Vaidade de casta (togas e tudo)


Togas outra vez. Diferentes togas. Já não as togas que investem os magistrados na suprema condição de órgão de soberania. Outras togas, de outras vaidades e outras solenidades. Um sinal de casta. A aclamação de uma elite – pois só as elites têm direito a sacralizar a pertença através de sinais que ostentem a condição. E uma soberba indisfarçável. De braço dado com um vetusto, ancestral código imagético, que se pavoneia diante dos comuns mortais convidados a assistir ao cortejo onde se passeiam as muitas vaidades individuais entronizadas na toga vestida.

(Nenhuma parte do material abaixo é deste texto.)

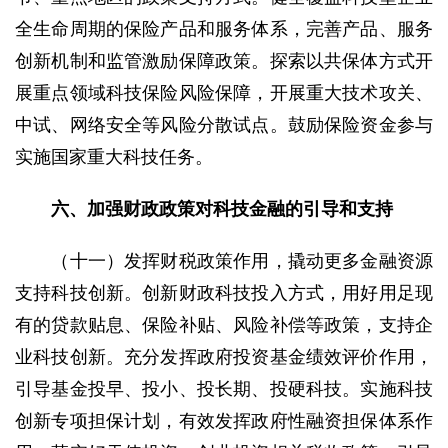
全生命周期的保险产品和服务体系，完善产品、服务
创新机制和监管激励保障政策。探索以共保体方式开
展重点领域科技保险风险保障，开展重大技术攻关、
中试、网络安全等风险分散试点。鼓励保险资金参与
实施国家重大科技任务。
六、加强财政政策对科技金融的引导和支持
（十一）发挥财税政策作用，撬动更多金融资源
支持科技创新。创新财政科技投入方式，用好用足现
有的贷款贴息、保险补贴、风险补偿等政策，支持企
业科技创新。充分发挥政府投资基金绩效评价作用，
引导基金投早、投小、投长期、投硬科技。实施科技
创新专项担保计划，有效发挥政府性融资担保体系作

Não consigo deixar de olhar para os actores envaidecidos do alto das suas togas e ver no quadro umas pinceladas medievais. As pesadas togas carregam consigo o iniludível lastro da sabedoria. Os panos espessos são o leito onde repousa a douta ciência dos que carregam as pesadas togas. São panos negros, contudo. O escurecido tecido deixa alguma perplexidade a esvoaçar: será tanto negrume a lente desfocada que esconde putativos saberes apenas? Lugar à simbologia tão adorada pelos adoradores do ritual: a transparência dos saberes porventura convocaria panos claros, não os escuros e pesados tecidos de que são feitas as togas.

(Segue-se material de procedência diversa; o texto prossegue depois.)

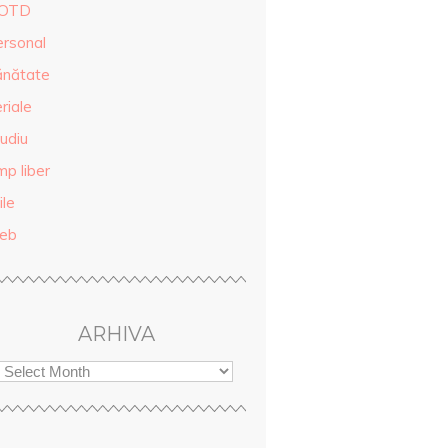
OTD
ersonal
ănătate
riale
udiu
mp liber
ile
eb
ARHIVA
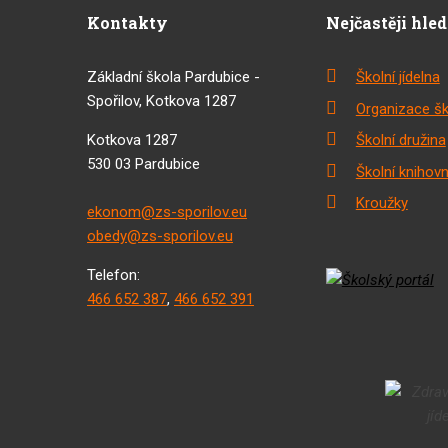
Kontakty
Nejčastěji hle
Základní škola Pardubice -
Školní jídelna
Spořilov, Kotkova 1287
Organizace šk
Kotkova 1287
Školní družina
530 03 Pardubice
Školní knihov
Kroužky
ekonom@zs-sporilov.eu
obedy@zs-sporilov.eu
Telefon:
466 652 387
,
466 652 391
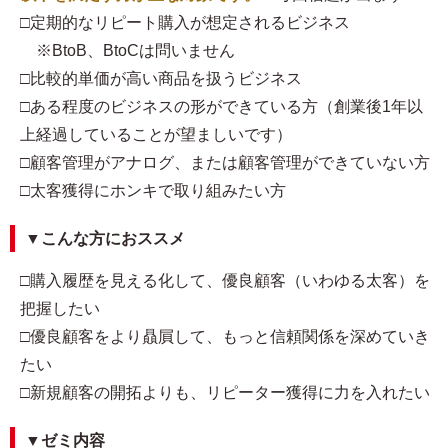
□定期的なリピート購入が想定されるビジネス
※BtoB、BtoCは問いません
□比較的単価が高い商品を扱うビジネス
□ある程度のビジネスの形ができている方（創業後1年以
上経過していることが望ましいです）
□顧客管理がアナログ、または顧客管理ができていない方
□太客獲得にホンキで取り組みたい方
▼こんな方におススメ
□購入履歴を見える化して、優良顧客（いわゆる太客）を
把握したい
□優良顧客をより贔屓して、もっと信頼関係を深めていき
たい
□新規顧客の開拓よりも、リピーター獲得に力を入れたい
▼ゼミ内容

Dizem que os ritos são o penhor do enorme lastro que vem de trás, dos antepassados. Um lugar ideal para testemunhar o legado de que é feita a substância do que somos hoje. São sinais necessários, uma codificação que traz consigo os fragmentos da socialização de um grupo. As pertenças convocam identificação. A identificação feita pelo vestuário que se traja, porte exclusivo dos que conseguiram escalar a ladeira e triunfar no púlpito onde só as castas ascendem. A par com as vaidades individuais que se consomem num fátuo fogo, o radioso espectáculo de se fazerem passear cobertos pela toga que afiança estatuto. Para alguns, a exibição da toga é o zénite de um trajecto pessoal onde sacrifícios e dificuldades pontuaram a escalada até ao púlpito tão desejado. Desconfio que, para outros, a ostentação da toga aplaca tormentos interiores de consciência, ainda incrédulos como conseguiram franquear as portadas da elite.

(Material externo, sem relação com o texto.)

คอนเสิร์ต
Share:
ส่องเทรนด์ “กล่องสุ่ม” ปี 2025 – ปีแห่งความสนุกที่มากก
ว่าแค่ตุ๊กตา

Não deixa de ser um complexo de farda. Como tantos complexos de fardamento que enxameiam esta terra mesquinha. Uma exibição de autoridade, intelectual. Quando as elites saem à rua em celebração da sua pertença, passeando as togas em júbilo pessoal, precisam de audiência. Os que ladeiam o cortejo são o rebanho necessário para aplaudir a magnificência dos entronizados na toga. Do alto do seu presumido pedestal, olham com sobranceria para a turba que é devedora de genuflexões à grandeza da casta. E assim exibem a prestimosa toga, vivificando a medieval confluência de desiguais estatutos. Então como hoje, um cortejo onde a aristocracia traja os sinais da sua superioridade. E sempre a necessidade de uma audiência, ou a expressão de superioridade da casta diluia-se em nada.

A ostentação da toga serve para incendiar vaidades pessoais. Vaidades que não passam de espúrias manifestações, a mesquinhez da pretensa altivez dos que almejam o fogaréu da toga. O laço irrecusável com o passado, na incapacidade de romper com os rituais de antanho, que não devem ser questionados sob pena de se negar uma identificação com a casta a que se pertence. O esplendor dos instantes em que a toga sai do armário é momento alto de uma carreira. Uma solenidade que entroniza a casta e os seus membros. E uma soberba que escorre de todos os passos que os confrades dão diante da turba, que não se cansa de adornar a cabeça em sinal de respeitosa homenagem. As togas vomitadas contra os que pertencem a uma escala inferior. Uma pose aristocrática que não perde o rasto aos lamentáveis vestígios herdados de tempos idos.

Vivem as togas com toda a intensidade possível nas ocasiões em que a solenidade as convoca. O feérico momento que dá vida a uma casta envaidecida de o ser. Não deixa de ser um lastro que se julgava pertencer aos livros de história: a toga como expressão da aristocrática identificação dos confrades. Tão sapientes que toda a sua ciência se passeia protegida pelos panos espessos, quentes e negros da toga. E, se calhar, só isso.